Unnamed: 0,species,island,bill_length_mm,bill_depth_mm,flipper_length_mm,body_mass_g,sex
4,Adelie,Torgersen,36.7,19.3,193.0,3450.0,FEMALE
5,Adelie,Torgersen,39.3,20.6,190.0,3650.0,MALE
6,Adelie,Torgersen,38.9,17.8,181.0,3625.0,FEMALE
7,Adelie,Torgersen,39.2,19.6,195.0,4675.0,MALE
8,Adelie,Torgersen,34.1,18.1,193.0,3475.0,
9,Adelie,Torgersen,42.0,20.2,190.0,4250.0,
10,Adelie,Torgersen,37.8,17.1,186.0,3300.0,
11,Adelie,Torgersen,37.8,17.3,180.0,3700.0,
12,Adelie,Torgersen,41.1,17.6,182.0,3200.0,FEMALE
13,Adelie,Torgersen,38.6,21.2,191.0,3800.0,MALE


### Sorting

You can also sort data by it's value. This can be useful if you want to find specific rows of data, or if you want the data in a certain order for some reason. 

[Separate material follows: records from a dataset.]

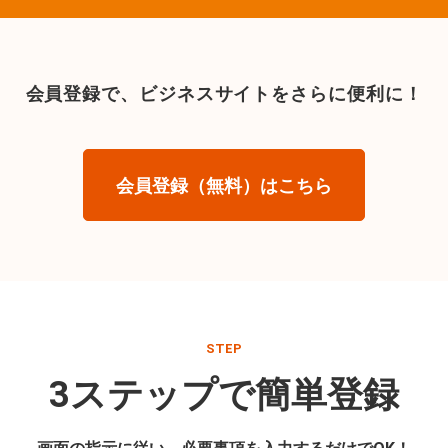
会員登録で、
ビジネスサイトをさらに便利に！
会員登録（無料）はこちら
STEP
3ステップで簡単登録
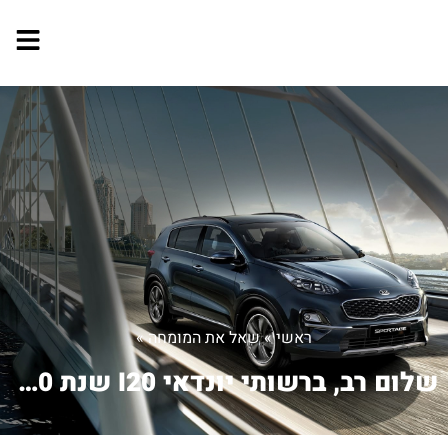
ראשי
»
שאל את המומחה
»
שלום רב, ברשותי יונדאי I20 שנת 200...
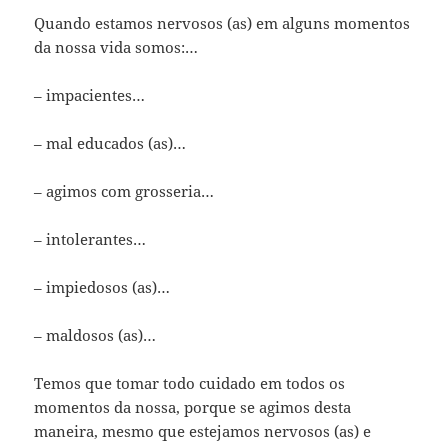
Quando estamos nervosos (as) em alguns momentos
da nossa vida somos:…
– impacientes…
– mal educados (as)…
– agimos com grosseria…
– intolerantes…
– impiedosos (as)…
– maldosos (as)…
Temos que tomar todo cuidado em todos os
momentos da nossa, porque se agimos desta
maneira, mesmo que estejamos nervosos (as) e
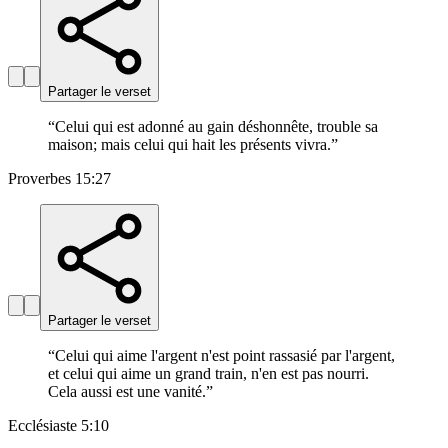
Partager le verset
“
Celui qui est adonné au gain déshonnête, trouble sa
maison; mais celui qui hait les présents vivra.
”
Proverbes 15:27
Partager le verset
“
Celui qui aime l'argent n'est point rassasié par l'argent,
et celui qui aime un grand train, n'en est pas nourri.
Cela aussi est une vanité.
”
Ecclésiaste 5:10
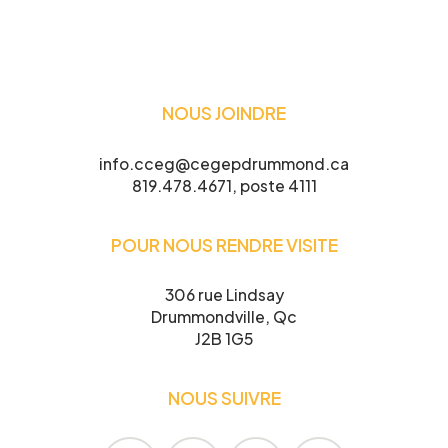
Nom
*
NOUS JOINDRE
Prénom
*
info.cceg@cegepdrummond.ca
819.478.4671, poste 4111
POUR NOUS RENDRE VISITE
Courriel
*
306 rue Lindsay
Drummondville, Qc
J2B 1G5
Telephone
*
NOUS SUIVRE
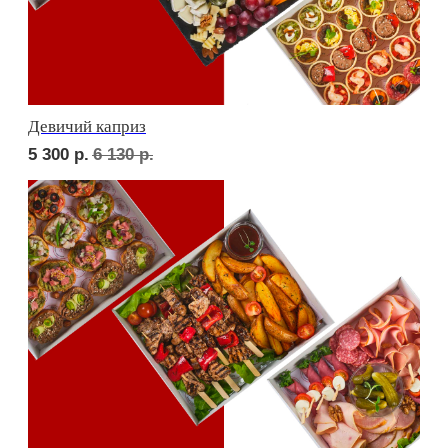
Фуршет 1 доставим за 24 часа
7 330
р.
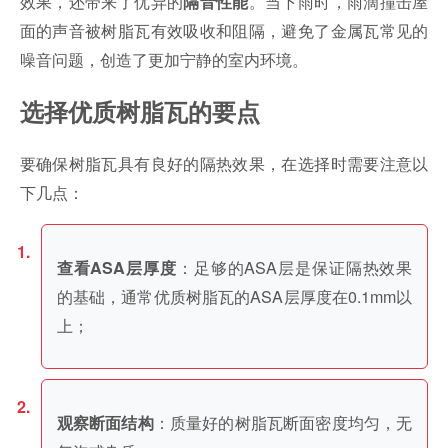
效果，还带来了优异的
。当下雨时，雨滴撞击屋
隔音性能
面的声音被树脂瓦有效吸收和阻隔，避免了金属瓦常见的
噪音问题，创造了更加宁静的室内环境。
选择优质树脂瓦的要点
要确保树脂瓦具有良好的隔热效果，在选择时需要注意以
下几点：
：足够的ASA层是保证隔热效果
查看ASA层厚度
的基础，通常优质树脂瓦的ASA层厚度在0.1mm以
上；
：质量好的树脂瓦断面密度均匀，无
观察断面结构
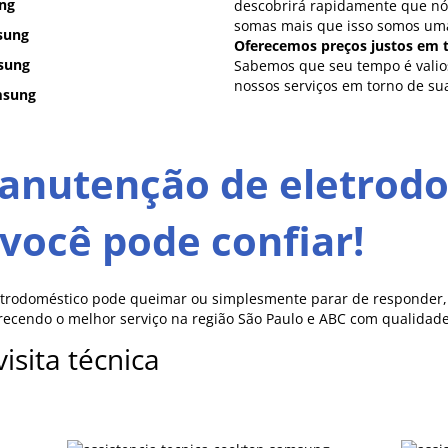
ng
descobrirá rapidamente que nó
somas mais que isso somos um
sung
Oferecemos preços justos em t
msung
Sabemos que seu tempo é valios
nossos serviços em torno de s
msung
manutenção de eletrod
você pode confiar!
etrodoméstico pode queimar ou simplesmente parar de responder, a
erecendo o melhor serviço na região São Paulo e ABC com qualidad
isita técnica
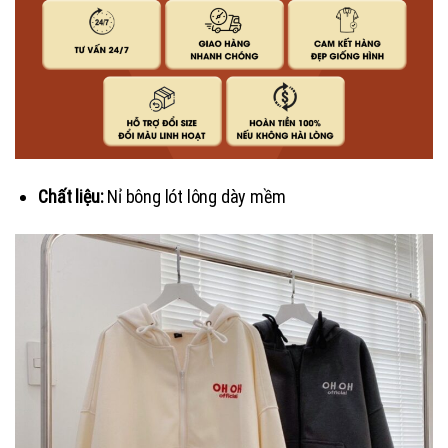
Chất liệu:
Nỉ bông lót lông dày mềm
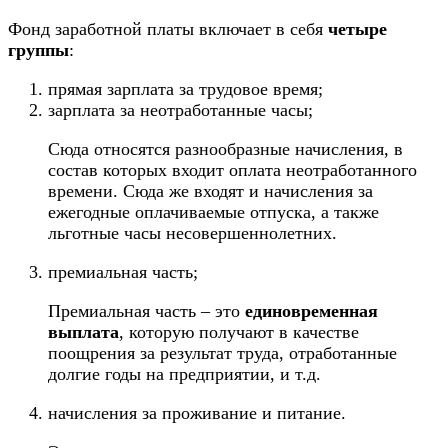
Фонд заработной платы включает в себя
четыре
группы
:
прямая зарплата за трудовое время;
зарплата за неотработанные часы;
Сюда относятся разнообразные начисления, в
состав которых входит оплата неотработанного
времени. Сюда же входят и начисления за
ежегодные оплачиваемые
отпуска
, а также
льготные часы
несовершеннолетних
.
премиальная часть;
Премиальная часть – это
единовременная
выплата
, которую получают в качестве
поощрения за результат труда, отработанные
долгие годы на предприятии, и т.д.
начисления за проживание и питание.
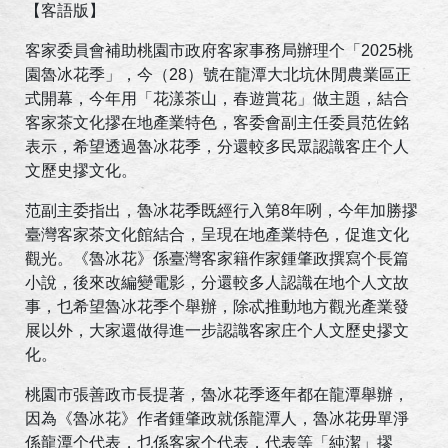
【客語版】
客家委員會補助桃園市政府客家事務局辦理个「
2025
桃
園魯冰花季」，今（
28
）號在龍潭大北坑休閒農業區正
式開幕，今年用「花漾茶山，春遊賞花」做主題，結合
客家茶文化摎在地產業特色，客委會副主任委員范佐銘
表示，希望透過魯冰花季，分還較多民眾認識客庄个人
文歷史摎文化。
范副主委指出，魯冰花季既經行入第
8
年咧，今年加勝摎
臺灣客家茶文化館結合，呈現在地產業特色，促進文化
觀光。《魯冰花》係臺灣客家籍作家鍾肇政撰寫个長篇
小說，後來改編變電影，分還較多人認識在地个人文故
事，乜希望魯冰花季个舉辦，除忒推動地方觀光產業發
展以外，大家還做得進一步認識客家庄个人文歷史摎文
化。
桃園市張善政市長提著，魯冰花季逐年都在龍潭舉辦，
因為《魯冰花》作者鍾肇政就係龍潭人，魯冰花毋單淨
係龍潭个代表，乜係客家个代表，代表等「純潔」摎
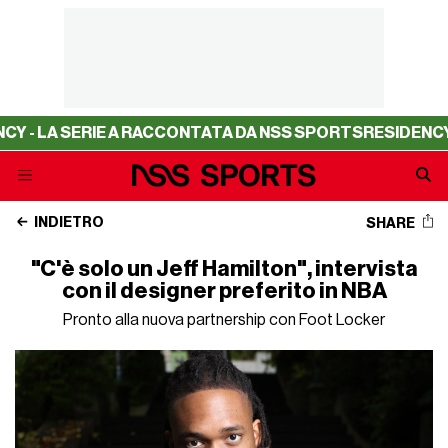
SERIE A RACCONTATA DA NSS SPORTS
RESIDENCY - LA SE
INDIETRO
SHARE
"C'è solo un Jeff Hamilton", intervista
con il designer preferito in NBA
Pronto alla nuova partnership con Foot Locker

1. In the cell below, there is code to sort the data by flipper length. Add code to show the first five rows of data. 


In [19]:
# Sort penguines by flipper length
penguins = penguins.sort_values(by="flipper_length_mm", ascending=False)

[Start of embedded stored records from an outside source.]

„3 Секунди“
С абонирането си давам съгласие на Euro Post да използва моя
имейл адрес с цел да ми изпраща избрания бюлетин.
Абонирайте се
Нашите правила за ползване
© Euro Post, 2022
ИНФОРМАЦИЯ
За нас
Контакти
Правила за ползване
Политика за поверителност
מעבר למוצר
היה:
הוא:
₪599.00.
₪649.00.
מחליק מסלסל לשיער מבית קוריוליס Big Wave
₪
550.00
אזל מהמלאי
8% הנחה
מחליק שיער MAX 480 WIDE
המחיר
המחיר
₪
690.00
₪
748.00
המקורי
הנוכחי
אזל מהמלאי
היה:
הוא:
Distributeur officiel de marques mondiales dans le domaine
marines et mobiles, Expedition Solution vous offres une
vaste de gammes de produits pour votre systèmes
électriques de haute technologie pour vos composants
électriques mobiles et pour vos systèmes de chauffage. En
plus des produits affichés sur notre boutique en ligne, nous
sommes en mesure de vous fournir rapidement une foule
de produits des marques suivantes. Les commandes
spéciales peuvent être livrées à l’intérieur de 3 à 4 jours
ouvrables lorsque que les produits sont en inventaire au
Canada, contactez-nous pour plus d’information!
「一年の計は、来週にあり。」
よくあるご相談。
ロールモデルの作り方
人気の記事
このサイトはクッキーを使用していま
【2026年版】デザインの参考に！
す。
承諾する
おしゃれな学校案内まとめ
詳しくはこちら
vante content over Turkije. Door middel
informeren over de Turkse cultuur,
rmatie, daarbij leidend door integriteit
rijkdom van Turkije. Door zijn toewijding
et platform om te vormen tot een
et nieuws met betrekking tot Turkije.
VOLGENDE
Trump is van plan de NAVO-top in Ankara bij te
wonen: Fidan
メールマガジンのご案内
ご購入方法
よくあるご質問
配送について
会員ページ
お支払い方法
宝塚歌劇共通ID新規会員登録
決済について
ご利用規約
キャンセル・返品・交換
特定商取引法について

# Add code to print the first few rows:
penguins.head()

Unnamed: 0,species,island,bill_length_mm,bill_depth_mm,flipper_length_mm,body_mass_g,sex
283,Gentoo,Biscoe,54.3,15.7,231.0,5650.0,MALE
333,Gentoo,Biscoe,51.5,16.3,230.0,5500.0,MALE
335,Gentoo,Biscoe,55.1,16.0,230.0,5850.0,MALE
285,Gentoo,Biscoe,49.8,16.8,230.0,5700.0,MALE
295,Gentoo,Biscoe,48.6,16.0,230.0,5800.0,MALE


2. In the cell below, sort the data by body mass. 
3. Then show the last five rows of data.

In [22]:
# Sort penguins by body mass
penguins = penguins.sort_values(by="body_mass_g", ascending=False)
# Show the last five rows of data
penguins.tail()

Unnamed: 0,species,island,bill_length_mm,bill_depth_mm,flipper_length_mm,body_mass_g,sex
58,Adelie,Biscoe,36.5,16.6,181.0,2850.0,FEMALE
64,Adelie,Biscoe,36.4,17.1,184.0,2850.0,FEMALE
190,Chinstrap,Dream,46.9,16.6,192.0,2700.0,FEMALE
3,Adelie,Torgersen,,,,,
339,Gentoo,Biscoe,,,,,


### Recap 

Now you know how to do some basic and important commands using the pandas library. You can create dataframes, import data, drop rows, and sort information. This library is powerful, and allows you to do a lot of cool things with datasets.